Our world’s oceans are becoming acidic nearly ten times faster than any time in the past 50 million years. This is because they absorb a percentage of the increasing amounts of carbon dioxide in the atmosphere; certain types of runoff can also contribute to the problem. Acidic oceans endanger marine life in many ways. For example, low pH seawater dissolves calcium carbonate, which is used to make shells.
The situation is especially dire for Puget Sound because of the way ocean currents work in our region. Since 2005, billions of oyster larvae in Puget Sound hatcheries have been decimated, resulting in significant loss in production and signaling profound impacts to Washington’s marine environment.
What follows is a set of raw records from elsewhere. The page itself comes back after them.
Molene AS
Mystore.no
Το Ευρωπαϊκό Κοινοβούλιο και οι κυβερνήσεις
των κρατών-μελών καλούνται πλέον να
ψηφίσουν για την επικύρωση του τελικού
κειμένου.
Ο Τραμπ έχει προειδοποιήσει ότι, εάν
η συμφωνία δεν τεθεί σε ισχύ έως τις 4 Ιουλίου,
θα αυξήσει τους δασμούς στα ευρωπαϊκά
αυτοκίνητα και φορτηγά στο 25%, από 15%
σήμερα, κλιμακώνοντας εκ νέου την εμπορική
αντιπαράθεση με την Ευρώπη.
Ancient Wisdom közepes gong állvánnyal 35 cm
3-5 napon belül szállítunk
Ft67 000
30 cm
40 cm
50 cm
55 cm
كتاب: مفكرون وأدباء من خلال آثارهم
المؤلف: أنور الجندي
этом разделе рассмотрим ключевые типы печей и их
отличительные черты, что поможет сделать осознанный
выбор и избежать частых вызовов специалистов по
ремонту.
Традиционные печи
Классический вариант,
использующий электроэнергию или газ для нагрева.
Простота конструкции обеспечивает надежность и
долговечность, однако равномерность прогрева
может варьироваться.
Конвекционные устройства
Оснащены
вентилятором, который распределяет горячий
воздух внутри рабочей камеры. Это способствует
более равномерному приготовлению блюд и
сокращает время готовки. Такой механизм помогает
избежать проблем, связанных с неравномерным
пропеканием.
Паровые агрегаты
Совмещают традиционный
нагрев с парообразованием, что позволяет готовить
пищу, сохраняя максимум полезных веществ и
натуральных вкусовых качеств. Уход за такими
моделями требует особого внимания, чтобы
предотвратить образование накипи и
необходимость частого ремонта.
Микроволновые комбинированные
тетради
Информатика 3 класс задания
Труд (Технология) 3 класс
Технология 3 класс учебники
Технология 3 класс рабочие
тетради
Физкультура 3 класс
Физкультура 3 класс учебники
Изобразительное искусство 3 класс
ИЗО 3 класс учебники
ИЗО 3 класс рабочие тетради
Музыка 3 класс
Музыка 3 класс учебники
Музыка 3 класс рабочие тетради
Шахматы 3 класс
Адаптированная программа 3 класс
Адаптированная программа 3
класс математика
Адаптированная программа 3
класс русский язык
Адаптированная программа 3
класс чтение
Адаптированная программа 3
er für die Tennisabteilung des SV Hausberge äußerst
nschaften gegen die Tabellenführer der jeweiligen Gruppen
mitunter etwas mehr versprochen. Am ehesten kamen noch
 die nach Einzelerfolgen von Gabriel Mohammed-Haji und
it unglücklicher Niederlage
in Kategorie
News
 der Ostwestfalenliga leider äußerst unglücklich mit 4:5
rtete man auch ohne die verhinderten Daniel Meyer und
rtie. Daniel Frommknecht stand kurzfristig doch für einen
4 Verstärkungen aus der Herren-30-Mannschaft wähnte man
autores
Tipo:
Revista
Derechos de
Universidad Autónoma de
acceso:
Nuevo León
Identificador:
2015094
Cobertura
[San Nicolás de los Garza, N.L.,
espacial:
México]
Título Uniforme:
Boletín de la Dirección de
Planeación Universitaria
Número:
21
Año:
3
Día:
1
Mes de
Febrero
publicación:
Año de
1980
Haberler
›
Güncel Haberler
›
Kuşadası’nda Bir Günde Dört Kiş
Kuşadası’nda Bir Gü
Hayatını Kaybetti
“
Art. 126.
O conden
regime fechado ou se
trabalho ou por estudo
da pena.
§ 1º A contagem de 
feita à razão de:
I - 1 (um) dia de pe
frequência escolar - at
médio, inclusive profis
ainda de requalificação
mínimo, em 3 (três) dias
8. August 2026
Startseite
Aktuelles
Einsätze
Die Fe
What’s being done about it? Over the last few years, a number of studies have been initiated both locally and around the world to understand the impacts and mitigate ocean acidification. A quick summary:
Washington State is a leader in taking action on ocean acidification. Former Governor Christine Gregoire created the Washington State Blue Ribbon Panel on Ocean Acidification, which convened February 2012. The panel created a report: Ocean Acidification: From Knowledge to Action (November 2012) and recommended 42 separate actions.
United States. The Federal Ocean Acidification Research and Monitoring (FOARAM) Act was enacted in 2009. Its purpose was to monitor and conduct research, establish an interagency research and monitoring program, establish a program in NOAA, assess impacts, and research adaptation strategies and techniques.
NOAA established its Ocean Acidification Program May 2011. The Interagency Working Group, which is chaired by NOAA, put out the Initial Report on Federally Funded Ocean Acidification Research and Monitoring Activities and Progress in Developing a Strategic Plan in March 2011. This report has a comprehensive outline for a Strategic Research Plan for Ocean Acidification.
World. The European Project on OCean Acidification was founded in 2008 and lasted four years. It had a consortium of 160 researchers from 32 institutes and 10 European countries. Although the project is over now, the website has a number of documents that may be downloaded.
While some important research has been done on the topic of ocean acidification, and some stopgap measures have been put in place (for example, to protect local oyster farms), we are a long way from solving this complex issue. The work has only just begun.